If you’ll be re-using this container later, you can save these changes (so that the packages don’t need to be installed again in the future) with the `docker commit` command:

``````docker commit [name of engine container] [name for new engine image]
``````

(After committing the new image, you’ll have to update your docker-compose file to use the new image you created).

### Creating the Attachment

In this section, it is assumed that you have created the model file `score_auto_gbm.py` as well as the input and output stream descriptors `gbm-in.json` and `gbm-out.json`, and the pickled FeatureTransformer `gbmFit.pkl` and FeatureTransformer module `FeatureTransformer.py`.

Once you’ve created these files, package these along with the FeatureTransformer class and pickled object into a .zip or .tar.gz archive. This archive should contain:

• `FeatureTransformer.py`
• `gbmFit.pkl`

You can call the attachment whatever you like—in the code sample, we’ve named it `gbm.tar.gz`

### Adding the model and stream descriptors

Now that we’ve created the model, stream descriptors, schemas, and attachment, it’s time to add them to ModelOp Center. This can be done through the command line, or using Dashboard.
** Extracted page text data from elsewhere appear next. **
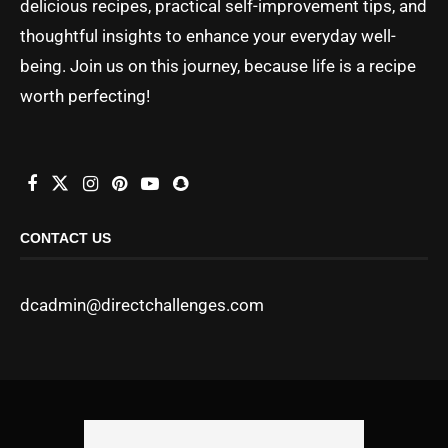
delicious recipes, practical self-improvement tips, and
thoughtful insights to enhance your everyday well-
being. Join us on this journey, because life is a recipe
worth perfecting!
CONTACT US
dcadmin@directchallenges.com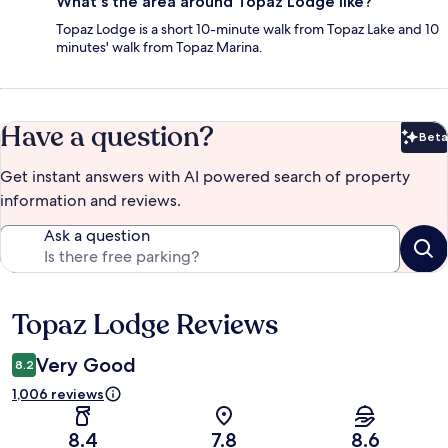
What's the area around Topaz Lodge like?
Topaz Lodge is a short 10-minute walk from Topaz Lake and 10
minutes' walk from Topaz Marina.
Have a question?
Beta
Bet
Get instant answers with AI powered search of property
information and reviews.
Ask a question
Topaz Lodge Reviews
Reviews
Very Good
8.2
1,006 reviews
8.4
7.8
8.6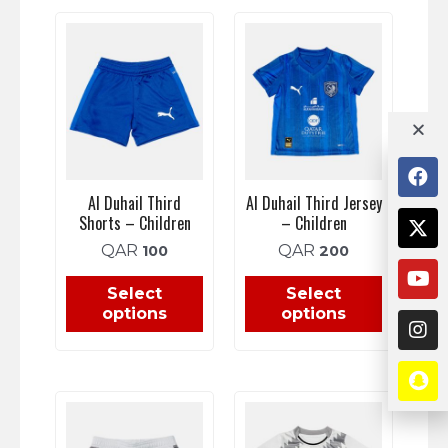
Al Duhail Third
Al Duhail Third Jersey
Shorts – Children
– Children
QAR
QAR
100
200
Select
Select
options
options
From the command line, add the schemas and stream descriptors with

``````ModelOp Center schema add gbm_input gbm_input.avsc
ModelOp Center schema add gbm_output gbm_output.avsc
ModelOp Center stream add GBM-in gbm-in.json
ModelOp Center stream add GBM-out gbm-out.json
``````

Add the model and attachment with

``````ModelOp Center model add GBM score_auto_gbm.py
ModelOp Center attachment upload GBM gbm.tar.gz
``````

Steps for setting configuration through the Dashboard are covered in the Getting Started Guide.
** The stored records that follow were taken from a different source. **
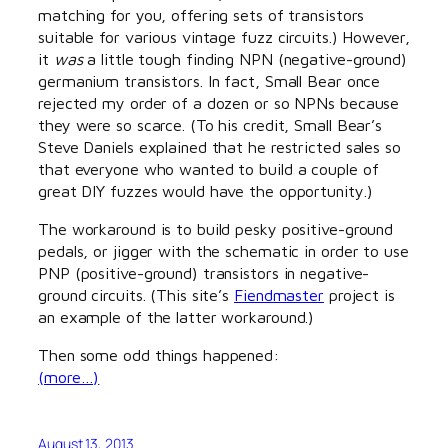
matching for you, offering sets of transistors
suitable for various vintage fuzz circuits.) However,
it
was
a little tough finding NPN (negative-ground)
germanium transistors. In fact, Small Bear once
rejected my order of a dozen or so NPNs because
they were so scarce. (To his credit, Small Bear’s
Steve Daniels explained that he restricted sales so
that everyone who wanted to build a couple of
great DIY fuzzes would have the opportunity.)
The workaround is to build pesky positive-ground
pedals, or jigger with the schematic in order to use
PNP (positive-ground) transistors in negative-
ground circuits. (This site’s
Fiendmaster
project is
an example of the latter workaround.)
Then some odd things happened:
(more…)
August 13, 2013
After adding the model, attachment, and streams to ModelOp Center, you can inspect them from the ModelOp Center Dashboard:

The GBR model in ModelOp Center’s Dashboard.

## Delivering Scores using Kafka

The final step is to run the model, and deliver input records and output scores with Kafka. Kafka producers and consumers can be implemented in many languages. In the example code attached to this tutorial, we include a simple Scala Kafka client (`kafkaesq`), which streams the contents of a file line-by-line over a specified input topic, and then prints any responses received on a specified output topic. However, ModelOp Center is compatible with any implementation of Kafka producer/consumer.

After ModelOp Center is configured, we’re ready to start scoring. Start the job from the CLI with

``````ModelOp Center job run GBM GBM-in GBM-out
``````

If you’re using the included Kafka client script, score a file with

``````python kafkaesq --input-file /path/to/input/file.json input output
``````

And that’s it! Once you’re done, stop the job with `ModelOp Center job stop`.